De même, Eric Ciotti déclarait très récemment que le pouvoir en place essayait de mettre fin aux villages en formant des pôles de population de plus en plus grands et en ne luttant pas contre la désertification. Tout d’abord êtes-vous d’accord avec cette affirmation, et dans un deuxième temps, est-ce que votre parti a placé ce sujet parmi ses priorités ?
Le phénomène de désertification rurale n’est pas le fait du pouvoir en place, c’est un processus constaté depuis environ 50 ans, la population cherchant en ville confort et travail encadré en lieu et place des difficiles activités agricoles et de l’absence (à l’époque) de commodités. C’est une priorité collective de revitaliser l’intérieur. La clef réside dans la nécessité de doter la Corse rurale d’infrastructures de qualité dans le domaine des NTIC puis des routes. Le télé travail peut être un vecteur formidable de revitalisation, permettant à des familles de se réinstaller dans les villages où le prix du foncier est moins cher, où pourront rouvrir des écoles, etc… Il faut aussi que l’administration et les entreprises adoptent et encouragent cette nouvelle façon de travailler.
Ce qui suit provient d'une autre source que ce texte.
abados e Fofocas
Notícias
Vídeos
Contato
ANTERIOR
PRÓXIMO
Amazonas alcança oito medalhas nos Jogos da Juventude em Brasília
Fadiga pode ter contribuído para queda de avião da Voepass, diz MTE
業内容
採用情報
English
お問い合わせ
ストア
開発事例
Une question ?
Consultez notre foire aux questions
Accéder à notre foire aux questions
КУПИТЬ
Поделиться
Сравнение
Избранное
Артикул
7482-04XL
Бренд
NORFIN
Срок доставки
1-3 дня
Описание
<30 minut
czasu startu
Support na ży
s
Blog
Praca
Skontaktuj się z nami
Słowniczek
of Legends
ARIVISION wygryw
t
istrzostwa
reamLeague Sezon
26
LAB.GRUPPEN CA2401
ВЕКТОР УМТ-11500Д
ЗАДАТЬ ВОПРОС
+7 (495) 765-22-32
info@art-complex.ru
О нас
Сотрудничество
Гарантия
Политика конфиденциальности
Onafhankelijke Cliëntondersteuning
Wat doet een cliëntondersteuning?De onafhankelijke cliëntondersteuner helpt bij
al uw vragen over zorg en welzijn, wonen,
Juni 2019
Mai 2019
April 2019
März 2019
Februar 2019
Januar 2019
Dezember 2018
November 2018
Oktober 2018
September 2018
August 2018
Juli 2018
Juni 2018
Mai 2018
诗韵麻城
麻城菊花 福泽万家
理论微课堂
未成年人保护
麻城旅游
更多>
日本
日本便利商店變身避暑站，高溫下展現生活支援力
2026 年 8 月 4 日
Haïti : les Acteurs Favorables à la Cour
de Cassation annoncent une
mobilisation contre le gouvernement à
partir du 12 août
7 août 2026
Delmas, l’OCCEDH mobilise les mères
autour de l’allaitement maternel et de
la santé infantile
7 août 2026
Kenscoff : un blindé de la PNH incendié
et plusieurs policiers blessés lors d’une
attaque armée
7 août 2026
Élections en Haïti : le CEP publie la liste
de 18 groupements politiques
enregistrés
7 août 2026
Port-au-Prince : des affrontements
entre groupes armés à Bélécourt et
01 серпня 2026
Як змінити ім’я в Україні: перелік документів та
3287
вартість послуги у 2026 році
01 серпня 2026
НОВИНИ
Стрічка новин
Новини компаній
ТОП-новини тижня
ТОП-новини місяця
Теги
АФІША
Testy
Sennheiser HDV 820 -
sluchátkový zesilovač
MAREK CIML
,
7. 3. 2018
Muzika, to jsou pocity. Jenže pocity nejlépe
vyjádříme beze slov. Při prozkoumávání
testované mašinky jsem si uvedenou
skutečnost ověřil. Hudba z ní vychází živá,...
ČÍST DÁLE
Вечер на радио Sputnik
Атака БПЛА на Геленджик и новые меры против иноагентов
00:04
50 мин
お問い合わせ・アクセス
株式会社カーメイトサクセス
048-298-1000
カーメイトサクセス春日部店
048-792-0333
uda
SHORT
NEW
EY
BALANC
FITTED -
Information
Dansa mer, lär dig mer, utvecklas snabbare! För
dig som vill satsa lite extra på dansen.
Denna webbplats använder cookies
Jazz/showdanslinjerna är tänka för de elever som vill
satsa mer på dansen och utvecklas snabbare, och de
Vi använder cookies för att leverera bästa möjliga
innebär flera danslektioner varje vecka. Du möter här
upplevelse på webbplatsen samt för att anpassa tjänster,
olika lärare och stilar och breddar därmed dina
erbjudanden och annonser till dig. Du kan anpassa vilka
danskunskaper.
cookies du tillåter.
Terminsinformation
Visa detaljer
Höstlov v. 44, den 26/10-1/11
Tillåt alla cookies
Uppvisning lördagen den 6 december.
Pour vous, qu’est-ce que la droite de demain ?
Une droite qui assume ses traditions, son ancrage, son identité pour mieux se tourner vers l’avenir et être force de proposition. Sans être dans la réaction ou le repli.
La droite a toujours eu du mal à concilier dans le discours la gestion – qu’elle est la plus à même d’assurer tant elle est plutôt libre idéologiquement – et le besoin de faire rêver la population et les électeurs. Choisissons de défendre tout simplement des convictions et leur réalisation de façon concrète et pragmatique.